1.    Cost is high - 50% of disk space is allocated for data protection
2.    Only 50% of total disk drive capacity is usable for data storage
Raid 0+1:
           RAID 0+1 is a combination of RAID 0 and RAID 1, combing stripping with disk mirroring. RAID Level 0+1 combines the fast performance of Level 0 with the data redundancy of Leve1. In this configuration, data is distributed across several disk drives, similar to Level 0, which are then duplicated to another set of drive for data protection.
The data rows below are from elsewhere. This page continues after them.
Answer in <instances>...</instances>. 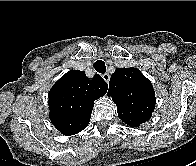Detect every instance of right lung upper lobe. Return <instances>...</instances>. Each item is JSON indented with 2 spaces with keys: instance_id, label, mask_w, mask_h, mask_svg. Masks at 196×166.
I'll return each mask as SVG.
<instances>
[{
  "instance_id": "cb5924a9",
  "label": "right lung upper lobe",
  "mask_w": 196,
  "mask_h": 166,
  "mask_svg": "<svg viewBox=\"0 0 196 166\" xmlns=\"http://www.w3.org/2000/svg\"><path fill=\"white\" fill-rule=\"evenodd\" d=\"M107 89L108 84L98 74L90 79L83 71H68L49 92L51 122L66 136L79 133L90 121L94 101Z\"/></svg>"
}]
</instances>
RAID 0+1 provides the highest read/write performance of any RAID levels, but at the cost of doubling the required data storage capacity.

Advantages

1.    Highest read and write performance of any fault-tolerant configuration
2.    No loss of data as long as none of failed disks are mirrored to another failed disk (up to half of the physical disks in the array can fail)

Disadvantages

1.    Expensive (many disks needed for fault tolerance)
2.    Only 50% of total disk drive capacity usable for data storage

Raid 5
           RAID 5 is sometimes called striping with parity at block level. In RAID 5, the parity information is written to all of the drives in the subsystems rather than concentrated on a dedicated parity disk. If one drive in the system fails, the parity information can be used to reconstruct the data from that drive. All drives in the array system can be used to seek operation at the same time, greatly increasing the performance of the RAID system.

Advantages

1.    High read performance
2.    No loss of data if one physical disk fails
3.    More disk drive capacity usable than with RAID 1+0—parity information only requires the storage space equivalent to one physical disk on the array

Disadvantages

1.    Relatively low write performance
2.    Loss of data if a second disk fails before data from the first failed disk is rebuilt
WORKGROUP:
             A workgroup is a logical collection of computers that share resources. Normally, workgroups are composed of the computers within a single department or a small company. Each computer can share resources with all other computers. In essence, all computers are of equal status. Within a company, different departments may be workgroups and each may have a unique name to identify the workgroup. Because each computer is independent, each computer is responsible for authenticating users.
DOMAIN:
               Like a workgroup, a domain is a logical collection of computers that share resources. One of the key differences is that there is a single server that is responsible for managing security and other user-related information for the domain. This server allows login validation, by which a user logs into the domain and not into a single computer.